**** Available data

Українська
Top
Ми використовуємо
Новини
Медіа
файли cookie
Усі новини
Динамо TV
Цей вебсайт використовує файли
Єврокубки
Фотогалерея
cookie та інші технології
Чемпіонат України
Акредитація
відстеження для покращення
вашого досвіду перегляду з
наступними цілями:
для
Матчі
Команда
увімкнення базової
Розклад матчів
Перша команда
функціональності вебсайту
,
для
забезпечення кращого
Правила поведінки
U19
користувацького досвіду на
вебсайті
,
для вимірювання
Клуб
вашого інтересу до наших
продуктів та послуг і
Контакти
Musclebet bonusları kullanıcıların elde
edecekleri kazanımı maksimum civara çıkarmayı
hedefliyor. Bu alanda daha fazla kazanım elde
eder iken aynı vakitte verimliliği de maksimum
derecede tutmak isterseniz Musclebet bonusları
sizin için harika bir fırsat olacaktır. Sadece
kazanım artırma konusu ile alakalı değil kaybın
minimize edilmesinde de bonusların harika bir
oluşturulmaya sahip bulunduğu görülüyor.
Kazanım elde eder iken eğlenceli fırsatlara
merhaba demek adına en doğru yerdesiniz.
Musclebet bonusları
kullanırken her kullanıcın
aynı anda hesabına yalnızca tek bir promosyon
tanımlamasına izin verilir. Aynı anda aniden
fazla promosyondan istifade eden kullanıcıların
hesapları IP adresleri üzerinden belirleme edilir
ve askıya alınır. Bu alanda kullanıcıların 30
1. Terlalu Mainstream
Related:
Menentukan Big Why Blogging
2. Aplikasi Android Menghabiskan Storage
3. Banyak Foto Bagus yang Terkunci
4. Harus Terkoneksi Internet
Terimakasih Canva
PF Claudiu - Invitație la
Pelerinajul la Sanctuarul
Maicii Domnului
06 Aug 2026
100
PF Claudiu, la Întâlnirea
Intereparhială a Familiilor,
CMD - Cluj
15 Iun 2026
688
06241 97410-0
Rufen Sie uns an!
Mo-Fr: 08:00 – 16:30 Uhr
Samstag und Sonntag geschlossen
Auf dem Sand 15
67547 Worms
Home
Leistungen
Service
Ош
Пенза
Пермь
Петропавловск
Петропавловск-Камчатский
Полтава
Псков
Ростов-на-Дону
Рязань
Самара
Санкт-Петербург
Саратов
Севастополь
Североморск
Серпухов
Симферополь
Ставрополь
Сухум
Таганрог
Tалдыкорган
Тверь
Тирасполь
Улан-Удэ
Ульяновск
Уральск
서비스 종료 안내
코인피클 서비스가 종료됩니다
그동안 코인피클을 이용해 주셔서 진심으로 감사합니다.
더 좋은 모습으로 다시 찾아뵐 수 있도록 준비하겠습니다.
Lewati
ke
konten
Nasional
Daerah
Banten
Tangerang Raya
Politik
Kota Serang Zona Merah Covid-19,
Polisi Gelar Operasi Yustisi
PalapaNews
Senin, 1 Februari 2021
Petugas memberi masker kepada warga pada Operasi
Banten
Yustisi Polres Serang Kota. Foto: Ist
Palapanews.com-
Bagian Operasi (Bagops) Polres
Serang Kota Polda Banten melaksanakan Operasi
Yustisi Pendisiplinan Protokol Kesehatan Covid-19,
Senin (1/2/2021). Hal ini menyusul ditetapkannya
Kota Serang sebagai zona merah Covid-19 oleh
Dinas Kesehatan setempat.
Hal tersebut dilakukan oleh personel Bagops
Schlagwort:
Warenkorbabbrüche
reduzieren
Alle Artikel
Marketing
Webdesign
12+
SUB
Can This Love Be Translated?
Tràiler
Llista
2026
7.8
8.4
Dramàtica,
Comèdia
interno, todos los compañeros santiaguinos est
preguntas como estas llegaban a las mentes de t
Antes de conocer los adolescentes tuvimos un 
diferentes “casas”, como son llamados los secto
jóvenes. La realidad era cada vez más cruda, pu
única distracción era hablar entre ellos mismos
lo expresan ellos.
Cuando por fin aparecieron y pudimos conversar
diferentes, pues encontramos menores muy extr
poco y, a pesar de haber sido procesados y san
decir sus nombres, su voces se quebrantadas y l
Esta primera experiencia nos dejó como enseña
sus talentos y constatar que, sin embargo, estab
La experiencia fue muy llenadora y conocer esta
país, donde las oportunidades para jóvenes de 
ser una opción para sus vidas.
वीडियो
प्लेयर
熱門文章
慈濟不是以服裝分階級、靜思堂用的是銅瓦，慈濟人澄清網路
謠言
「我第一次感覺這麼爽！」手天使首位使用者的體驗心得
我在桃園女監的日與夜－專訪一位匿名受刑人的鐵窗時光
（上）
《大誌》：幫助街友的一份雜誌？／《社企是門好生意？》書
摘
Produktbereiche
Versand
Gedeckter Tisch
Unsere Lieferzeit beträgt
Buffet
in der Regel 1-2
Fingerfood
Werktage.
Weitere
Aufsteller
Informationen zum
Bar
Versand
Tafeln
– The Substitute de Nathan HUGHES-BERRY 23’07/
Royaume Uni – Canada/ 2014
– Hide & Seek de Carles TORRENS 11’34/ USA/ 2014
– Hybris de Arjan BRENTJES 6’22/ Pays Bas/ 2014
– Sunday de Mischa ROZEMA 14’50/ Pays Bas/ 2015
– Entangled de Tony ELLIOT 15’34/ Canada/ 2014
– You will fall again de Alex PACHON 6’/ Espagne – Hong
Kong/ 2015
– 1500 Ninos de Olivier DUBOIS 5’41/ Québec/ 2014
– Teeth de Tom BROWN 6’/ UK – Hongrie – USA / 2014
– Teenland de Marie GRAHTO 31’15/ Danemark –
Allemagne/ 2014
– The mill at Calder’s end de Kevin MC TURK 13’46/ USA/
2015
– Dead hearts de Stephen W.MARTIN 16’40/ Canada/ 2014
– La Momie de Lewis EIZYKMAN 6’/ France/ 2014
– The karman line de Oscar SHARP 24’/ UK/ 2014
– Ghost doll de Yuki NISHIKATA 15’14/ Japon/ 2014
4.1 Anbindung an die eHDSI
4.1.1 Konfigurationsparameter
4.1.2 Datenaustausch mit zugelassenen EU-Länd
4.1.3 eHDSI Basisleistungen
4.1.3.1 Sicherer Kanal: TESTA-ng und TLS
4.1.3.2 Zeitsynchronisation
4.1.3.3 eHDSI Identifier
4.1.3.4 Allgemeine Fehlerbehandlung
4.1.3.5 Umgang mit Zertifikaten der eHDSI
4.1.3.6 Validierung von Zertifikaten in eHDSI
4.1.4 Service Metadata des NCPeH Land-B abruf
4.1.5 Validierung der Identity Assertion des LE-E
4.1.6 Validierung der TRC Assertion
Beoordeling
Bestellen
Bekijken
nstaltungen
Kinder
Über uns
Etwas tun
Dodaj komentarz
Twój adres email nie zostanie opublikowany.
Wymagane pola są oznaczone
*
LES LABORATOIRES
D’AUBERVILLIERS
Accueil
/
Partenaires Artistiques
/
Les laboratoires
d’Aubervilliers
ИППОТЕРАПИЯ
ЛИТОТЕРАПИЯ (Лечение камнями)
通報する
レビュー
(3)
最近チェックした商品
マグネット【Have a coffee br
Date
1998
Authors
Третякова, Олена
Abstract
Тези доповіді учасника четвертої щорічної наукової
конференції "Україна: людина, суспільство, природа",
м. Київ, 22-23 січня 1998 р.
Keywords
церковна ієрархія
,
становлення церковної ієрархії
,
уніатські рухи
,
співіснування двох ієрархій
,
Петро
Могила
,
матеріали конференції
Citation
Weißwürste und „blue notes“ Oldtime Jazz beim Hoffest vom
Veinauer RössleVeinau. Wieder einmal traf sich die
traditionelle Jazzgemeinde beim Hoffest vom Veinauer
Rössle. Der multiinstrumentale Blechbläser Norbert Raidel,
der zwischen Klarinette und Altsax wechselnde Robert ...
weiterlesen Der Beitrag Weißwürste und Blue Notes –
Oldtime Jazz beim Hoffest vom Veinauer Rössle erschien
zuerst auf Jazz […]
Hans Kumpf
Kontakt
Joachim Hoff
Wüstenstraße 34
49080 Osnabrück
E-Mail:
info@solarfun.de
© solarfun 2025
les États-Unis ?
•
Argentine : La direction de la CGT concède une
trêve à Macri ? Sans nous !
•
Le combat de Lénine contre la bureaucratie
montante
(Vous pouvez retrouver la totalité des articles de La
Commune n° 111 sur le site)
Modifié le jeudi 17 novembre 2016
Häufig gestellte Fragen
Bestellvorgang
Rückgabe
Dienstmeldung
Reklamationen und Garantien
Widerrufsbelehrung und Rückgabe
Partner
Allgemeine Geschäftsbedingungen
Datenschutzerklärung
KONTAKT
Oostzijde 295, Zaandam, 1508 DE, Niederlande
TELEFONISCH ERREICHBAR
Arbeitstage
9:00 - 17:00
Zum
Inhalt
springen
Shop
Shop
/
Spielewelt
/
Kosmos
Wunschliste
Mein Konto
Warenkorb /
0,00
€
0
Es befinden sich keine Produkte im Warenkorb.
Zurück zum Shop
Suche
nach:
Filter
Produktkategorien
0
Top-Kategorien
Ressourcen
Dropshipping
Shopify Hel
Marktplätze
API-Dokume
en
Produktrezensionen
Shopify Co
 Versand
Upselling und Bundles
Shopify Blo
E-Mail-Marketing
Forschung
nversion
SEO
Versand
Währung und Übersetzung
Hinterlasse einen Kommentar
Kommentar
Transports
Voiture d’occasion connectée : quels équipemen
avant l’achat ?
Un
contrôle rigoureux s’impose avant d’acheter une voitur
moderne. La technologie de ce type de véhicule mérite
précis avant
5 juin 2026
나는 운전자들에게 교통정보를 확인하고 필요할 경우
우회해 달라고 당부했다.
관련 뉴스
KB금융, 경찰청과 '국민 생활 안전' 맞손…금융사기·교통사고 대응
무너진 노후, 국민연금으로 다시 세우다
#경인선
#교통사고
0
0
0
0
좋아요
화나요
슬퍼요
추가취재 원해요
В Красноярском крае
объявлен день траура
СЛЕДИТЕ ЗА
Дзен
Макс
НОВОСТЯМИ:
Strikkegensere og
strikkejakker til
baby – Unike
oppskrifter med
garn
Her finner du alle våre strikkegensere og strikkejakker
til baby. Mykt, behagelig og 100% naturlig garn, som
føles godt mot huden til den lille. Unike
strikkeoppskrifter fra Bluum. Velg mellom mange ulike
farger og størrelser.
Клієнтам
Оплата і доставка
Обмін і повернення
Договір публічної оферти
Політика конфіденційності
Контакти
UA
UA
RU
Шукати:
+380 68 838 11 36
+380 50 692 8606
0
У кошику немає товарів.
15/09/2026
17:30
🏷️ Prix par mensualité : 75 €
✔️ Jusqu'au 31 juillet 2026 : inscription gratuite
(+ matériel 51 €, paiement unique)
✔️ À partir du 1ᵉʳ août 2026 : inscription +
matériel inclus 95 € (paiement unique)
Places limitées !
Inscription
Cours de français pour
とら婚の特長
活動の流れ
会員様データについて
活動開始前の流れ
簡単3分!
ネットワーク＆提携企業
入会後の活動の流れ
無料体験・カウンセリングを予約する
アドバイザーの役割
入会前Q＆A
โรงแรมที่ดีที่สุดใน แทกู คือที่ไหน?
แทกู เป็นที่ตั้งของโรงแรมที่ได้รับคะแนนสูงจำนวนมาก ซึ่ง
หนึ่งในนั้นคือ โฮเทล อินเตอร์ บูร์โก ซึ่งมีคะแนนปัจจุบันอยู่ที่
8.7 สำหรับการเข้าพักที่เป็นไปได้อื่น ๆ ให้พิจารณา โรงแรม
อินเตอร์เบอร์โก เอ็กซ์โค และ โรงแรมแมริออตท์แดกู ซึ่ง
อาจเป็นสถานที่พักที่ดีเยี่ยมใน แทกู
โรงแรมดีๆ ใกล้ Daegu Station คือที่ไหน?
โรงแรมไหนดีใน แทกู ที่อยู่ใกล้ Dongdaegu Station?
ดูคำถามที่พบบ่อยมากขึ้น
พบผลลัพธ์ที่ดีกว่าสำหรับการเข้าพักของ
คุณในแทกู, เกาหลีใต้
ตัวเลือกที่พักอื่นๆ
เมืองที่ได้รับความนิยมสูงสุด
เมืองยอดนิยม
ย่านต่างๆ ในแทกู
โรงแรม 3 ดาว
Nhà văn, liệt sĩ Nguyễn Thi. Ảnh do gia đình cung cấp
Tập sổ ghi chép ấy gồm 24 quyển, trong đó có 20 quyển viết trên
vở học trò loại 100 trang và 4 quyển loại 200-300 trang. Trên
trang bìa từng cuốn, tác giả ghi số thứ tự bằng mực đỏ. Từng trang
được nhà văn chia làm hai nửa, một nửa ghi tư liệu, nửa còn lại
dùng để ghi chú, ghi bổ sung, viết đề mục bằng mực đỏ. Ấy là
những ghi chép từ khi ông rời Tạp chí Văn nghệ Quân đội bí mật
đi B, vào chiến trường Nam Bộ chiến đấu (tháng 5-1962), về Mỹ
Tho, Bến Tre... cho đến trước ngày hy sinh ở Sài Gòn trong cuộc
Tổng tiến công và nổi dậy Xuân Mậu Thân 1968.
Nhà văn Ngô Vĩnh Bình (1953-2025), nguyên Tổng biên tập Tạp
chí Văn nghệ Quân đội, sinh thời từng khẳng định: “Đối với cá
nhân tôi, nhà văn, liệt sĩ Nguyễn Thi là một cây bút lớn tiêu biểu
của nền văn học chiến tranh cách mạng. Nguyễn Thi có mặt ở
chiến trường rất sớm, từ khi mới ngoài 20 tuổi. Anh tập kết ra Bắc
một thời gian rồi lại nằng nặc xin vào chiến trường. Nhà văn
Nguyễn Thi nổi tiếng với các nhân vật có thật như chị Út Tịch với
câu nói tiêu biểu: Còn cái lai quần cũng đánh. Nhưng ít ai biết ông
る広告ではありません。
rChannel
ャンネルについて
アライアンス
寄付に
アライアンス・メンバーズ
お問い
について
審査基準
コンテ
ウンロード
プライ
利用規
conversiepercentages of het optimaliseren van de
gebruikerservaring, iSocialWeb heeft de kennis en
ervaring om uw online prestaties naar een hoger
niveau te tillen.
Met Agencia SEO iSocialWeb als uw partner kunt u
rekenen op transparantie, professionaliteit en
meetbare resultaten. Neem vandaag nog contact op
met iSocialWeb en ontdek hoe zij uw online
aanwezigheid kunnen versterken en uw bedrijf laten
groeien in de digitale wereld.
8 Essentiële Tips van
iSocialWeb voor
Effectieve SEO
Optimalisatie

********

◆ Task brief
Reproduce every line of the entries above, unchanged, from the very first one down to and including the line containing "oluşturulmaya sahip bulunduğu görülüyor.".

◆ Output
Українська
Top
Ми використовуємо
Новини
Медіа
файли cookie
Усі новини
Динамо TV
Цей вебсайт використовує файли
Єврокубки
Фотогалерея
cookie та інші технології
Чемпіонат України
Акредитація
відстеження для покращення
вашого досвіду перегляду з
наступними цілями:
для
Матчі
Команда
увімкнення базової
Розклад матчів
Перша команда
функціональності вебсайту
,
для
забезпечення кращого
Правила поведінки
U19
користувацького досвіду на
вебсайті
,
для вимірювання
Клуб
вашого інтересу до наших
продуктів та послуг і
Контакти
Musclebet bonusları kullanıcıların elde
edecekleri kazanımı maksimum civara çıkarmayı
hedefliyor. Bu alanda daha fazla kazanım elde
eder iken aynı vakitte verimliliği de maksimum
derecede tutmak isterseniz Musclebet bonusları
sizin için harika bir fırsat olacaktır. Sadece
kazanım artırma konusu ile alakalı değil kaybın
minimize edilmesinde de bonusların harika bir
oluşturulmaya sahip bulunduğu görülüyor.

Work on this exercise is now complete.